# how much car tax will I now pay?



## landlord (6 Dec 2007)

I have a Toyota Corolla 1.3 L 1998.  I know the car tax has been reformed where by I will pay according to Carbon emmissions, but where can I find out how much CO2 my car emitts per km? and what rate of tax I pay on that?  Also the other car in the family is a VW Polo? 1 Litre???
thanks....


----------



## RonanC (6 Dec 2007)

Car tax has not been reformed... The new car tax rates have nothing to do with emissions, but only engine size. 

It has been increased by 9% on your car and by up to 11% on larger cars... 

Only VRT is connected with carbon emissions....


----------



## gipimann (6 Dec 2007)

Car tax has been reformed as well as VRT.  Have a look at the thread in Budget 2008 for more info.


----------



## RonanC (6 Dec 2007)

gipimann said:


> Car tax has been reformed as well as VRT. Have a look at the thread in Budget 2008 for more info.


 
I've just seen this now, this doesnt compare to what Mr. Cowen said yesterday in relation to road tax... 

strange


----------



## muffinsda (6 Dec 2007)

Road tax for existing cars would be reformed according to Cowen's annoucement yesterday (+9%/+11%)
Road tax for new cars or cars newly registering in the state will be based on the new CO2 based system announced by Gormley today. In other words CO2-based system will not apply retrospectively.

See http://www.askaboutmoney.com/showthread.php?t=69742


----------



## RonanC (6 Dec 2007)

so therefore a 1.0L car already registered will pay €165 with the new road taxes... And a car registered next July might only pay €100 ??? Even though they will produce the same amount of CO2 emissions ??


----------



## muffinsda (6 Dec 2007)

Yes.
Crazy isn't it?
The difference could be more dramatic actually, apparently some new diesels could end up paying €150 as opposed to €600 for the ones already registered (of the exact same model)...


----------



## landlord (6 Dec 2007)

so going back to my original post, does anyone know where you can find details of specific cars and their emissions and once you have that info where are the thresholds and prices for emissions listed?


----------



## Satanta (6 Dec 2007)

The link above...


muffinsda said:


> See http://www.askaboutmoney.com/showthread.php?t=69742


has the relevant thresholds and a link within that thread....


Marble said:


> Try here, its a UK site but has pretty much all cars old and new.
> 
> [broken link removed]


.. might be able to give you the CO2 level of your car.

[Do read the above thread.
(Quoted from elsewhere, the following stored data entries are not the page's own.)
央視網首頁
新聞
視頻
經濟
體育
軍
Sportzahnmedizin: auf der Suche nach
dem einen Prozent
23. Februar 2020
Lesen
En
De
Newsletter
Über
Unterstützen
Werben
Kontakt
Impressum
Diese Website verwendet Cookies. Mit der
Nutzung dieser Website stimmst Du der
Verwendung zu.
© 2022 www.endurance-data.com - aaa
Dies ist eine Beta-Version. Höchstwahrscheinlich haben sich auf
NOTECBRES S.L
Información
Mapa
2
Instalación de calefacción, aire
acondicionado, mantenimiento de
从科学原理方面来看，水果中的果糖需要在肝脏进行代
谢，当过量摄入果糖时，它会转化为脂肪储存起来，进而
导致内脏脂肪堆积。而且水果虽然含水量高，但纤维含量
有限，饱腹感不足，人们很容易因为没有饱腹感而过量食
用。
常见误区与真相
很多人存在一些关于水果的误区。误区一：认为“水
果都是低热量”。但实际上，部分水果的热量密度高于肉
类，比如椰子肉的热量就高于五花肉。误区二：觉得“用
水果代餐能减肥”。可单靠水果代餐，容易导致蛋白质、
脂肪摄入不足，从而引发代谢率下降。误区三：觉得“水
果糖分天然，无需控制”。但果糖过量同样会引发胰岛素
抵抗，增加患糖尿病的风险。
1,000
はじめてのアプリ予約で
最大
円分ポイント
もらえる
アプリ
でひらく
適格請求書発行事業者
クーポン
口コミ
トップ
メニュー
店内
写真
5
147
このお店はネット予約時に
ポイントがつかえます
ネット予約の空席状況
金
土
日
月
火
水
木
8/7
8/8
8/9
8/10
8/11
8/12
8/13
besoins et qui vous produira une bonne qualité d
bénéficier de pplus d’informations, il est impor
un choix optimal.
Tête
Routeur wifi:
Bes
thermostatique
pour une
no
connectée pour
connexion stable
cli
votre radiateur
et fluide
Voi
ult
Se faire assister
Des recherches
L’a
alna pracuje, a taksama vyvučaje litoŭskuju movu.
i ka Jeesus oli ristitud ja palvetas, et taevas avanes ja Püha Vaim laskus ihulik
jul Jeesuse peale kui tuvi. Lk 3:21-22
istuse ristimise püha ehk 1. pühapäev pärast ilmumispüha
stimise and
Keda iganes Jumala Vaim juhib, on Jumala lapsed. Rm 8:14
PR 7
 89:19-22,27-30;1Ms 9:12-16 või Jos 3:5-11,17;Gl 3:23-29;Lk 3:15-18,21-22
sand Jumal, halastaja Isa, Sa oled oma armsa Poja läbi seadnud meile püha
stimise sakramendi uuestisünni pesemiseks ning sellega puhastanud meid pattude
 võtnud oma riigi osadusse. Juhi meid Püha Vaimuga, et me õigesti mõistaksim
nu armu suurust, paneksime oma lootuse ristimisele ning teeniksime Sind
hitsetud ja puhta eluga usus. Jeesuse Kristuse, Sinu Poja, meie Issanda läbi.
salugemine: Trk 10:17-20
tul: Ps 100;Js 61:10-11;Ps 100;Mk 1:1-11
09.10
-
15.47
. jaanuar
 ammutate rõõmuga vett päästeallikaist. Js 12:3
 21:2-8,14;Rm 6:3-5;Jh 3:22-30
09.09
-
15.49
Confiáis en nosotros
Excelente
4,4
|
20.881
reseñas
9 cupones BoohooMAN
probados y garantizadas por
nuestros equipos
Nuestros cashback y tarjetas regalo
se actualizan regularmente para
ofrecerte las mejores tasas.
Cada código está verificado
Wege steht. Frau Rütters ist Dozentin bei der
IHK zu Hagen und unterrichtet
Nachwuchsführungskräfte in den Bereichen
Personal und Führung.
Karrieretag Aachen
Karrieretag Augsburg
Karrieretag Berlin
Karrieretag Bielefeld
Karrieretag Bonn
The changes (for now at least) only relate to new cars or cars newly registered in Ireland, your car will continue (for the time being at least) to be taxed based on the engine size.]


----------



## scan (6 Dec 2007)

how come famers can drive all over the ****ry side with big 4x4 pulling tralers as bigs as trucks for €253.00 road tax.


----------



## johndoe64 (6 Dec 2007)

scan said:


> how come famers can drive all over the ****ry side with big 4x4 pulling tralers as bigs as trucks for €253.00 road tax.


 
Because they are commercial vehicles.


----------